*Exercise*
Only the text belongs in the copy: retype each record exactly as it appears.

********

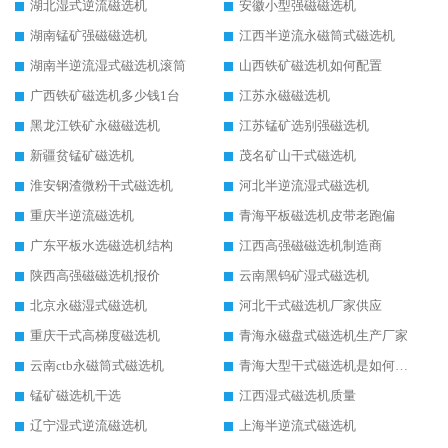
湖北湿式逆流磁选机
安徽小型强磁磁选机
湖南锰矿强磁磁选机
江西半逆流永磁筒式磁选机
湖南半逆流湿式磁选机滚筒
山西铁矿磁选机如何配置
广西铁矿磁选机多少钱1台
江苏永磁磁选机
黑龙江铁矿永磁磁选机
江苏锰矿选别强磁选机
新疆贫锰矿磁选机
茂名矿山干式磁选机
淮安钢渣微粉干式磁选机
河北半逆流湿式磁选机
重庆半逆流磁选机
青海平板磁选机皮带老跑偏
广东平板水选磁选机结构
江西高强磁磁选机制造商
陕西高强磁磁选机报价
云南黑钨矿湿式磁选机
北京永磁湿式磁选机
河北干式磁选机厂家供应
重庆干式高梯度磁选机
青海永磁盘式磁选机生产厂家
云南ctb永磁筒式磁选机
青海大型干式磁选机是如何选矿的
锰矿磁选机干选
江西湿式磁选机质量
辽宁湿式逆流磁选机
上海半逆流式磁选机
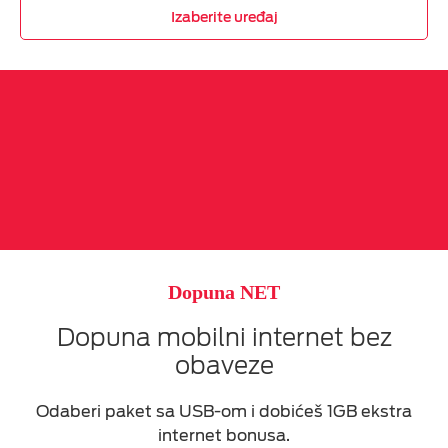
Izaberite uređaj
Dopuna NET
Dopuna mobilni internet bez
obaveze
Odaberi paket sa USB-om i dobićeš 1GB ekstra
internet bonusa.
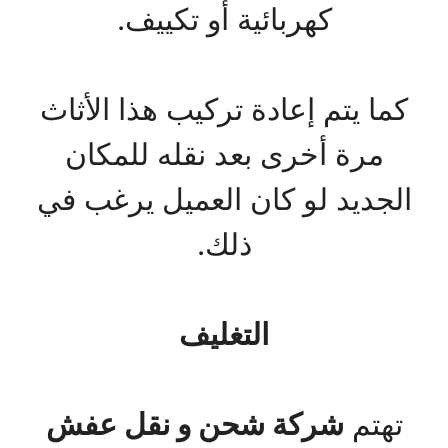
كهربائية أو تكييف.
كما يتم إعادة تركيب هذا الأثاث
مرة أخرى بعد نقله للمكان
الجديد لو كان العميل يرغب في
ذلك.
التغليف
تهتم
شركة شحن و نقل عفش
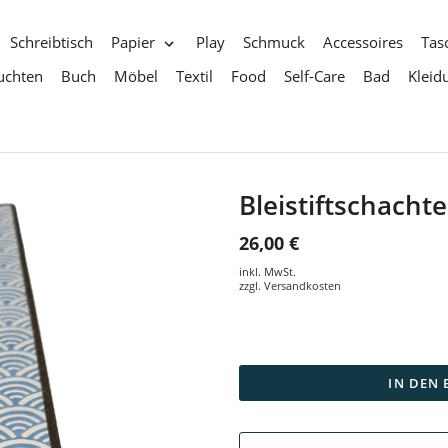
Schreibtisch
Papier
Play
Schmuck
Accessoires
Tas
uchten
Buch
Möbel
Textil
Food
Self-Care
Bad
Kleid
Bleistiftschacht
26,00 €
inkl. MwSt.
zzgl.
Versandkosten
IN DEN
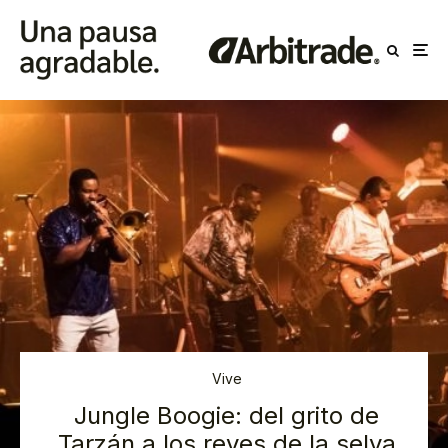
Vive
Jungle Boogie: del grito de
Tarzán a los reyes de la selva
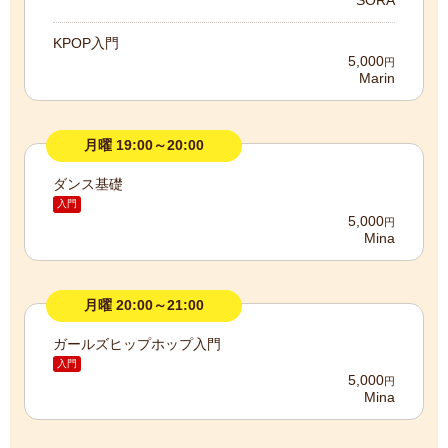
SORA
KPOP入門
5,000
円
Marin
月曜 19:00～20:00
ダンス基礎
入門
5,000
円
Mina
月曜 20:00～21:00
ガールズヒップホップ入門
入門
5,000
円
Mina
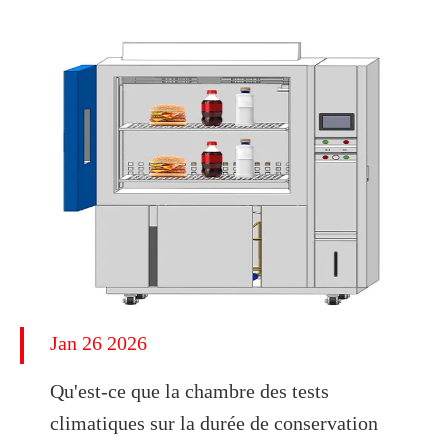
Jan 26 2026
Qu'est-ce que la chambre des tests
climatiques sur la durée de conservation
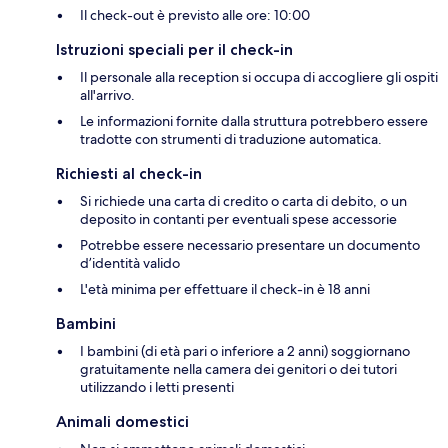
Il check-out è previsto alle ore: 10:00
Istruzioni speciali per il check-in
Il personale alla reception si occupa di accogliere gli ospiti
all'arrivo.
Le informazioni fornite dalla struttura potrebbero essere
tradotte con strumenti di traduzione automatica.
Richiesti al check-in
Si richiede una carta di credito o carta di debito, o un
deposito in contanti per eventuali spese accessorie
Potrebbe essere necessario presentare un documento
d’identità valido
L'età minima per effettuare il check-in è 18 anni
Bambini
I bambini (di età pari o inferiore a 2 anni) soggiornano
gratuitamente nella camera dei genitori o dei tutori
utilizzando i letti presenti
Animali domestici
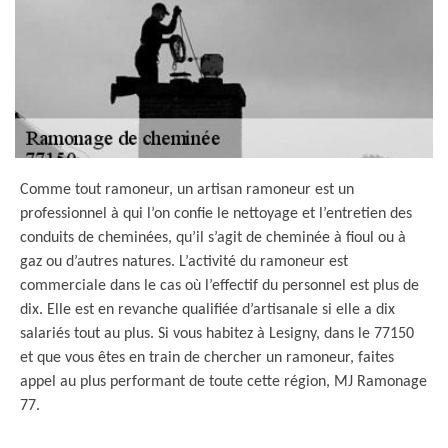
Comme tout ramoneur, un artisan ramoneur est un
professionnel à qui l’on confie le nettoyage et l’entretien des
conduits de cheminées, qu’il s’agit de cheminée à fioul ou à
gaz ou d’autres natures. L’activité du ramoneur est
commerciale dans le cas où l’effectif du personnel est plus de
dix. Elle est en revanche qualifiée d’artisanale si elle a dix
salariés tout au plus. Si vous habitez à Lesigny, dans le 77150
et que vous êtes en train de chercher un ramoneur, faites
appel au plus performant de toute cette région, MJ Ramonage
77.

********

*Worked solution*
湖北湿式逆流磁选机
安徽小型强磁磁选机
湖南锰矿强磁磁选机
江西半逆流永磁筒式磁选机
湖南半逆流湿式磁选机滚筒
山西铁矿磁选机如何配置
广西铁矿磁选机多少钱1台
江苏永磁磁选机
黑龙江铁矿永磁磁选机
江苏锰矿选别强磁选机
新疆贫锰矿磁选机
茂名矿山干式磁选机
淮安钢渣微粉干式磁选机
河北半逆流湿式磁选机
重庆半逆流磁选机
青海平板磁选机皮带老跑偏
广东平板水选磁选机结构
江西高强磁磁选机制造商
陕西高强磁磁选机报价
云南黑钨矿湿式磁选机
北京永磁湿式磁选机
河北干式磁选机厂家供应
重庆干式高梯度磁选机
青海永磁盘式磁选机生产厂家
云南ctb永磁筒式磁选机
青海大型干式磁选机是如何选矿的
锰矿磁选机干选
江西湿式磁选机质量
辽宁湿式逆流磁选机
上海半逆流式磁选机
Izaberite uređaj
Dopuna NET
Dopuna mobilni internet bez
obaveze
Odaberi paket sa USB-om i dobićeš 1GB ekstra
internet bonusa.
كهربائية أو تكييف.
كما يتم إعادة تركيب هذا الأثاث
مرة أخرى بعد نقله للمكان
الجديد لو كان العميل يرغب في
ذلك.
التغليف
تهتم
شركة شحن و نقل عفش
Schreibtisch
Papier
Play
Schmuck
Accessoires
Tas
uchten
Buch
Möbel
Textil
Food
Self-Care
Bad
Kleid
Bleistiftschacht
26,00 €
inkl. MwSt.
zzgl.
Versandkosten
IN DEN
Vive
Jungle Boogie: del grito de
Tarzán a los reyes de la selva
SORA
KPOP入門
5,000
円
Marin
月曜 19:00～20:00
ダンス基礎
入門
5,000
円
Mina
月曜 20:00～21:00
ガールズヒップホップ入門
入門
5,000
円
Mina
Jan 26 2026
Qu'est-ce que la chambre des tests
climatiques sur la durée de conservation
Il check-out è previsto alle ore: 10:00
Istruzioni speciali per il check-in
Il personale alla reception si occupa di accogliere gli ospiti
all'arrivo.
Le informazioni fornite dalla struttura potrebbero essere
tradotte con strumenti di traduzione automatica.
Richiesti al check-in
Si richiede una carta di credito o carta di debito, o un
deposito in contanti per eventuali spese accessorie
Potrebbe essere necessario presentare un documento
d’identità valido
L'età minima per effettuare il check-in è 18 anni
Bambini
I bambini (di età pari o inferiore a 2 anni) soggiornano
gratuitamente nella camera dei genitori o dei tutori
utilizzando i letti presenti
Animali domestici
Comme tout ramoneur, un artisan ramoneur est un
professionnel à qui l’on confie le nettoyage et l’entretien des
conduits de cheminées, qu’il s’agit de cheminée à fioul ou à
gaz ou d’autres natures. L’activité du ramoneur est
commerciale dans le cas où l’effectif du personnel est plus de
dix. Elle est en revanche qualifiée d’artisanale si elle a dix
salariés tout au plus. Si vous habitez à Lesigny, dans le 77150
et que vous êtes en train de chercher un ramoneur, faites
appel au plus performant de toute cette région, MJ Ramonage
77.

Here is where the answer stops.